Nanobodies were engineered with 100-fold improved neutralising activity. An antibody which mimics ACE-2 binding to the spike protein was isolated from a recovered patient and shown to block virus entry. A two-monoclonal antibody cocktail was developed and shown to neutralise the virus in vitro. A soluble ACE-2 receptor was developed as a potential anti-viral.
The action of remdesivir on the viral polymerase was mapped using structural biology.
Those without symptoms were estimated to be responsible for half of all transmission, in a model of the virus from CDC in the US. The median duration of viral shedding in hospitalised patients was 8 days after the onset of symptoms, according to a study of 129 patients.
Non-pharmaceutical interventions in the Brazilian state of Bahia have reduced transmission by 36%, but not enough to stop the outbreak, in a mathematical model that can be used for other low-resource settings in low and middle income countries.
The spread of COVID-19 from China to African countries was modelled, showing that 90% of imported cases arrived between January and February, before the first case detections.
A comparison of COVID-19 with other pneumonias found that SARS-CoV-2 infects alveolar macrophages, triggering an influx of T cells, interferon-gamma release, and further pro-inflammatory cytokines, leading to the hallmarks of severe disease.
Heparan sulfate was shown to be an attachment factor for SARS-CoV-2 infection in human lung cells and ex vivo lung tissue.
The pre-fusion conformation of the coronavirus spike protein was studied using cryo-EM.
An analysis of more than 26,000 viral genomes from the outbreak in the UK found that there were more than 1000 lineages circulating. The N501Y variant of SARS-CoV-2, a mutation seen in the UK, has now been identified in Italy, and genomics data suggests the mutation has been there since August.
A new, short isoform of ACE-2 was identified and shown to be upregulated in response to interferons and virus infection. This form lacks the binding site for SARS-CoV-2 and so will not contribute to susceptibility to infection.
Immunity in 188 COVID-19 cases was shown to be long lasting, with more abundant spike-specific memory B cells at 6 months than at 1 month, and remaining robust up to 8 months after infection.
An analysis of immunological and epidemiological data on COVID-19 suggests that as population immunity increases and primary exposure shifts to childhood, the disease will resemble a common cold. The authors caution that this would not be true of an emergent disease that is severe in children.
SARS-CoV-2 infection is detected by MDA5 and LGP2, activating the interferon response – although this response is delayed compared to other viruses.
There was an increase in out of hospital cardiac arrests in the Detroit area of Michigan during the early pandemic, with higher fatality rates, particularly in older individuals, Black people, and residents of nursing homes.
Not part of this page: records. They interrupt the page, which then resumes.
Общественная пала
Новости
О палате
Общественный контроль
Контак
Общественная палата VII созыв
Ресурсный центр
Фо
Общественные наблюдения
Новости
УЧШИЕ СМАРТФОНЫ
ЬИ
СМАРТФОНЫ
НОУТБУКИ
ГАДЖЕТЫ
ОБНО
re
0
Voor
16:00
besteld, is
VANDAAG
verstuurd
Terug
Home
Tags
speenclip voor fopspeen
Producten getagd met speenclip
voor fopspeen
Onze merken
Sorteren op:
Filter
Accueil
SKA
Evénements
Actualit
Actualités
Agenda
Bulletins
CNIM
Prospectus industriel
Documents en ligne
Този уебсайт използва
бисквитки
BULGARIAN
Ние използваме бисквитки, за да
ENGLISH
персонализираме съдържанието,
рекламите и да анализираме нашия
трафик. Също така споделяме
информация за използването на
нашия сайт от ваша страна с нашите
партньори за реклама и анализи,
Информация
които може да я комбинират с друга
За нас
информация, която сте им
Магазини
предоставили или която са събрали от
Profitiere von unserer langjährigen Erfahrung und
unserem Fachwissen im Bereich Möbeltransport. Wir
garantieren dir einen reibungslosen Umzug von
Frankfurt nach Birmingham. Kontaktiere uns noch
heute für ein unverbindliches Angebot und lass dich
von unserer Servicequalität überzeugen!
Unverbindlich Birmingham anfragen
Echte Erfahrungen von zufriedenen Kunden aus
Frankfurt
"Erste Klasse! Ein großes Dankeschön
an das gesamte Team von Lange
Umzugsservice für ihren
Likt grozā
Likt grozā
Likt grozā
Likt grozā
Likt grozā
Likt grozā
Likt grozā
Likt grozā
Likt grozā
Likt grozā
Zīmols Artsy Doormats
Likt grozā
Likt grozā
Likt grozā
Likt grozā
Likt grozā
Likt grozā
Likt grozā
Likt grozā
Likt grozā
There was a dramatic drop in referrals for suspected colorectal cancer and colonoscopies in England in April 2020, which had recovered by October. However, over 3500 fewer people had been diagnosed with cancer than would be expected.
Similarly, there was a large drop in incidence of depression, anxiety, antidepressant prescribing, and self-harm in England in April 2020, with levels back to normal later in the year, which may lead to a spike in presentations in 2021.
At 6 months after infection, many COVID-19 survivors continued to have symptoms, mainly fatigue, muscle weakness, sleep difficulties, and anxiety or depression, known as “long COVID”. Delirium or acute brain dysfunction was common and prolonged in critically ill COVID-19 patients who received mechanical ventilation.
Compared with influenza, COVID-19 patients had a higher risk of organ dysfunction and death, especially in those over 75 years of age, those of black race, and people with obesity, diabetes, or chronic kidney disease.